The researchers used a computer-based approach to automatically select the combination of questions from the UK Biobank that gave the most accurate prediction of death within five years (‘five-year risk’). This was found to be 13 questions for men and 11 for women.
When they tested their risk calculator the researchers found that it had a C-index of 0.80 for men and 0.79 for women. These scores are quite high which means it gives a reasonably good prediction of the chance of dying within five years.
The risk calculator will give you a percentage risk of death in the next five years. It then gives an estimate of an individual’s ‘Ubble age’. This age is based on UK life tables and selects the age at which the risk of dying is most similar. For example, if you are a woman of any age (between 40 and 70) and your individual risk of five-year mortality is 2.4% (calculated from questionnaire responses), the most similar risk in the UK life tables is the average risk for a 56-year old woman. Therefore, your Ubble age is 56 years.
If your Ubble age is higher than your actual age, you have a higher risk of dying within five years than the average person your age in the UK. Of course, if you Ubble is lower than your actual age, you have a lower risk than the average person your age in the UK.

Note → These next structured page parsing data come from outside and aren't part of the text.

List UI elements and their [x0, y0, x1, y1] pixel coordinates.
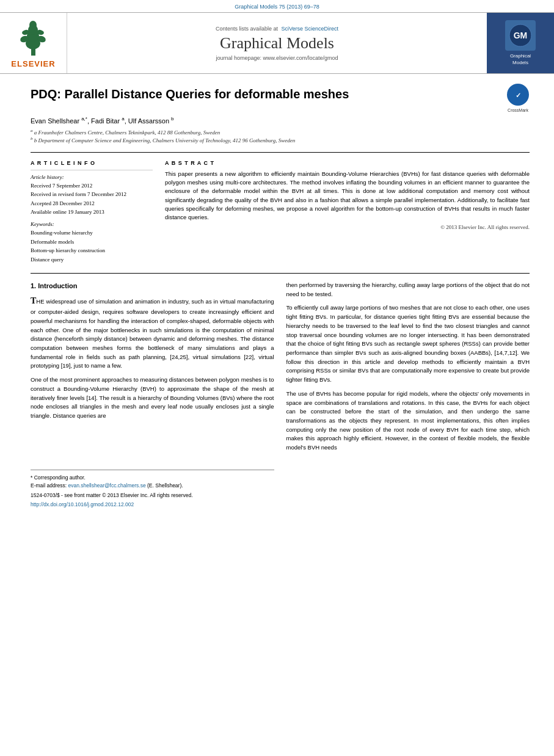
intro-paragraph-2: One of the most prominent approaches to … [31, 376, 274, 421]
sciverse-link[interactable]: SciVerse ScienceDirect [282, 26, 339, 32]
body-divider [31, 273, 530, 274]
elsevier-brand-text: ELSEVIER [11, 59, 55, 68]
email-address[interactable]: evan.shellshear@fcc.chalmers.se [68, 482, 145, 489]
abstract-panel: A B S T R A C T This paper presents a ne… [165, 160, 530, 264]
available-date: Available online 19 January 2013 [31, 209, 104, 215]
journal-title-panel: Contents lists available at SciVerse Sci… [67, 13, 487, 73]
journal-reference-text: Graphical Models 75 (2013) 69–78 [235, 4, 319, 10]
svg-text:✓: ✓ [516, 92, 521, 99]
keyword-2: Deformable models [31, 239, 74, 245]
email-label: E-mail address: [31, 482, 67, 489]
intro-heading: 1. Introduction [31, 281, 274, 291]
info-abstract-section: A R T I C L E I N F O Article history: R… [31, 160, 530, 264]
right-para-2: To efficiently cull away large portions … [286, 303, 530, 384]
issn-line: 1524-0703/$ - see front matter © 2013 El… [31, 492, 274, 500]
corresponding-author-note: * Corresponding author. [31, 474, 274, 482]
keyword-4: Distance query [31, 256, 64, 263]
main-content: PDQ: Parallel Distance Queries for defor… [0, 74, 554, 521]
abstract-title: A B S T R A C T [165, 160, 530, 166]
gm-journal-badge: GM GraphicalModels [505, 20, 536, 66]
affiliations: a a Fraunhofer Chalmers Centre, Chalmers… [31, 128, 530, 145]
email-suffix: (E. Shellshear). [147, 482, 183, 489]
article-dates: Received 7 September 2012 Received in re… [31, 181, 153, 217]
doi-link[interactable]: http://dx.doi.org/10.1016/j.gmod.2012.12… [31, 501, 134, 507]
article-title: PDQ: Parallel Distance Queries for defor… [31, 86, 500, 102]
journal-homepage: journal homepage: www.elsevier.com/locat… [216, 55, 338, 61]
intro-paragraph-1: THE widespread use of simulation and ani… [31, 294, 274, 371]
keywords-label: Keywords: [31, 221, 153, 227]
gm-logo-icon: GM [508, 23, 533, 48]
elsevier-tree-icon [13, 18, 53, 57]
gm-icon: GM [505, 20, 536, 51]
abstract-text: This paper presents a new algorithm to e… [165, 170, 530, 222]
elsevier-logo-panel: ELSEVIER [0, 13, 67, 73]
history-label: Article history: [31, 174, 153, 180]
article-info-panel: A R T I C L E I N F O Article history: R… [31, 160, 153, 264]
gm-badge-title: GraphicalModels [510, 53, 531, 66]
article-info-title: A R T I C L E I N F O [31, 160, 153, 166]
right-para-1: then performed by traversing the hierarc… [286, 281, 530, 299]
svg-point-4 [29, 21, 37, 29]
journal-title: Graphical Models [220, 34, 334, 53]
intro-para1-text: HE widespread use of simulation and anim… [31, 298, 274, 369]
body-columns: 1. Introduction THE widespread use of si… [31, 281, 530, 509]
crossmark-badge[interactable]: ✓ CrossMark [506, 83, 530, 112]
affiliation-b: b Department of Computer Science and Eng… [34, 137, 296, 144]
journal-header: ELSEVIER Contents lists available at Sci… [0, 12, 554, 74]
contents-text: Contents lists available at [216, 26, 278, 32]
accepted-date: Accepted 28 December 2012 [31, 200, 95, 206]
gm-badge-panel: GM GraphicalModels [487, 13, 554, 73]
revised-date: Received in revised form 7 December 2012 [31, 191, 126, 197]
keywords-list: Bounding-volume hierarchy Deformable mod… [31, 228, 153, 264]
email-line: E-mail address: evan.shellshear@fcc.chal… [31, 482, 274, 490]
footnote-section: * Corresponding author. E-mail address: … [31, 470, 274, 509]
keyword-3: Bottom-up hierarchy construction [31, 247, 105, 253]
copyright-line: © 2013 Elsevier Inc. All rights reserved… [165, 224, 530, 230]
elsevier-logo: ELSEVIER [11, 18, 55, 68]
affiliation-a: a Fraunhofer Chalmers Centre, Chalmers T… [34, 129, 220, 136]
right-para-3: The use of BVHs has become popular for r… [286, 390, 530, 453]
doi-line: http://dx.doi.org/10.1016/j.gmod.2012.12… [31, 501, 274, 509]
title-divider [31, 152, 530, 153]
body-right-column: then performed by traversing the hierarc… [286, 281, 530, 509]
authors-line: Evan Shellshear a,*, Fadi Bitar a, Ulf A… [31, 116, 530, 125]
info-divider [31, 170, 153, 170]
body-left-column: 1. Introduction THE widespread use of si… [31, 281, 274, 509]
received-date: Received 7 September 2012 [31, 183, 92, 189]
journal-reference-bar: Graphical Models 75 (2013) 69–78 [0, 0, 554, 12]
svg-text:GM: GM [514, 31, 528, 40]
keyword-1: Bounding-volume hierarchy [31, 230, 93, 236]
contents-available-line: Contents lists available at SciVerse Sci… [216, 26, 338, 32]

Follow the link below to try the risk calculator and see what your Ubble age is.
What to make of this
It is important to remember that this is only an estimate. It does not predict the future for any one individual. It can’t tell you if you will live or die. My thought is that, if you are in the right age range and do the test and get a high Ubble age, maybe you need to look at making some changes in your life. The sooner you can make positive healthy changes the less likely the predication will come true. This test has some good science and reasoning behind so if you were only going to do one of these types of questionnaires, this would be the one to do. Doing the test may also give you the motivation you need to start to make better life choices. This is something your body will thank you for.